With approximately 2 million of its population addicted to the internet, South Korea regards the issue as a national health crisis that needs to be addressed immediately.

ABC News reported on Monday that internet-addicted teenagers are sent on a 12-day digital detox boot camp where every day is begun with exercises. The said boot camp is located in remote mountain areas where accesss to techonology and the internet is minimal, if not impossible.

In the first few days of the boot camp, teenagers are encouraged to socialize with one another as most of them only have friends online. One of the digital detox boot camp's main goal is to re-establish children's connection with the real world, and put their virtual addiction behind them.

The facilitators and counsellors of the boot camp help in making these kids realize that there is so much more productivity and life in the real world than burying themselves, along with their dreams, in the fictitious world of internet gaming.

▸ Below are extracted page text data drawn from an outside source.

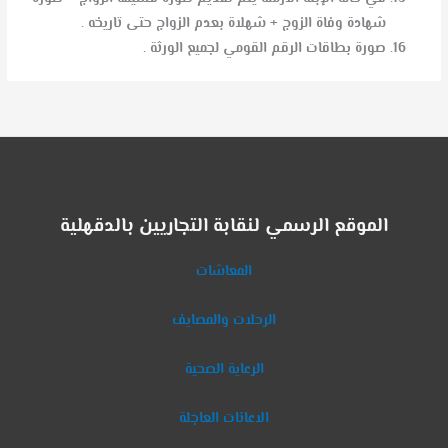
شهادة وفاة الزوج + شهلاة بعدم الزواج حتى تاريخه .
صورة بطاقات الرقم القومي لجميع الورثة .
الموقع الرسمي لنقابة التجاريين بالدقهلية
المعاشات
الرحلات والمصايف
الرعاية الصحية
الاعانات العاجلة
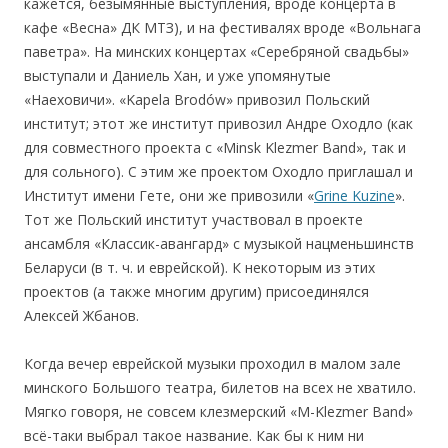
кажется, безымянные выступления, вроде концерта в
кафе «Весна» ДК МТЗ), и на фестивалях вроде «Вольнага
паветра». На минских концертах «Серебряной свадьбы»
выступали и Даниель Хан, и уже упомянутые
«Наеховичи». «Kapela Brodów» привозил Польский
институт; этот же институт привозил Андре Оходло (как
для совместного проекта с «Minsk Klezmer Band», так и
для сольного). С этим же проектом Оходло приглашал и
Институт имени Гете, они же привозили «
Grine Kuzine
».
Тот же Польский институт участвовал в проекте
ансамбля «Классик-авангард» с музыкой нацменьшинств
Беларуси (в т. ч. и еврейской). К некоторым из этих
проектов (а также многим другим) присоединялся
Алексей Жбанов.
Когда вечер еврейской музыки проходил в малом зале
минского Большого театра, билетов на всех не хватило.
Мягко говоря, не совсем клезмерский «M-Klezmer Band»
всё-таки выбрал такое название. Как бы к ним ни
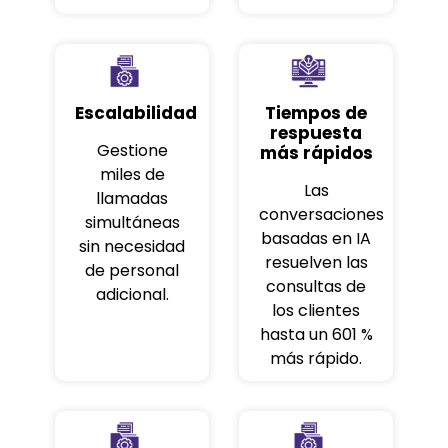
Escalabilidad
Tiempos de
respuesta
Gestione
más rápidos
miles de
Las
llamadas
conversaciones
simultáneas
basadas en IA
sin necesidad
resuelven las
de personal
consultas de
adicional.
los clientes
hasta un 601 %
más rápido.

"We teach them methods to self-manage their emotions and the desire to use the internet so they can continue to use them when they go back home," said the boot camp's counsellor Shim Yong Chool who also stressed on the importance of applying what the kids have learned in the digital detox boot camp back at home for the intervention to succeed.

One-on-one counselling is also being offered in the boot camp in order to identify and address the underlying issues which cause the addiction such as personality issues and family problems.

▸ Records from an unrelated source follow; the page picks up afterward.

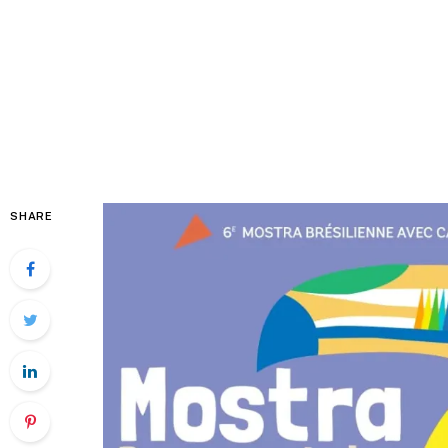
SHARE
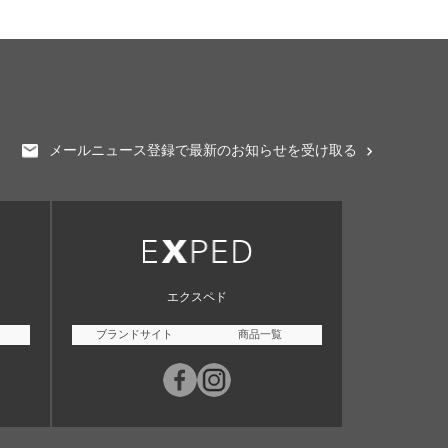
メールニュース登録で最新のお知らせを受け取る
エクスペド
ブランドサイト
商品一覧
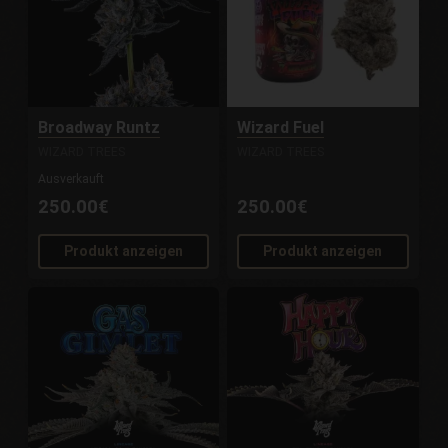
Broadway Runtz
Wizard Fuel
WIZARD TREES
WIZARD TREES
Ausverkauft
250.00€
250.00€
Produkt anzeigen
Produkt anzeigen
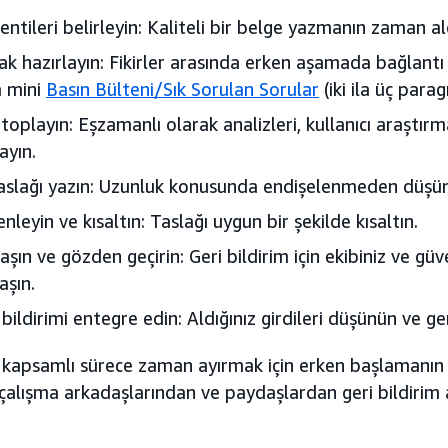
entileri belirleyin: Kaliteli bir belge yazmanın zaman al
ak hazırlayın: Fikirler arasında erken aşamada bağlantı
a mini
Basın Bülteni/Sık Sorulan Sorular
(iki ila üç para
 toplayın: Eşzamanlı olarak analizleri, kullanıcı araştırmala
ayın.
taslağı yazın: Uzunluk konusunda endişelenmeden düşünc
nleyin ve kısaltın: Taslağı uygun bir şekilde kısaltın.
aşın ve gözden geçirin: Geri bildirim için ekibiniz ve güv
aşın.
 bildirimi entegre edin: Aldığınız girdileri düşünün ve ge
u kapsamlı sürece zaman ayırmak için erken başlamanı
alışma arkadaşlarından ve paydaşlardan geri bildirim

According to the Business Insider on Mar. 25, one in 10 South Koreans from ages 10 to 19 are addicted to the internet. This poses a problem since most of these kids have yet to map out a clear career plan for the future. Goal-setting is important nowadays as South Korea continues to address issues on unemployment.

"The notion of addiction treatment has changed," said neuropsychiatrist Gangnam Eulji Hospital Dr. Lee Jae Won on the clinical aspect of addressing internet addiction. Dr. Lee said that unlike treating drug addiction in which the goal is to completely stop the unnecessary intake of drugs, treating internet addiction aims to regulate a person's internet usage.  "For example, the goal of treating someone with a drug addiction problem would be for the person to stop taking drugs completely."

"But for internet addiction treatment, it's not about avoiding using the internet as a whole," he added. "It's more about a patient being able to control their use of the internet like a normal person. That is when we can say that they are cured."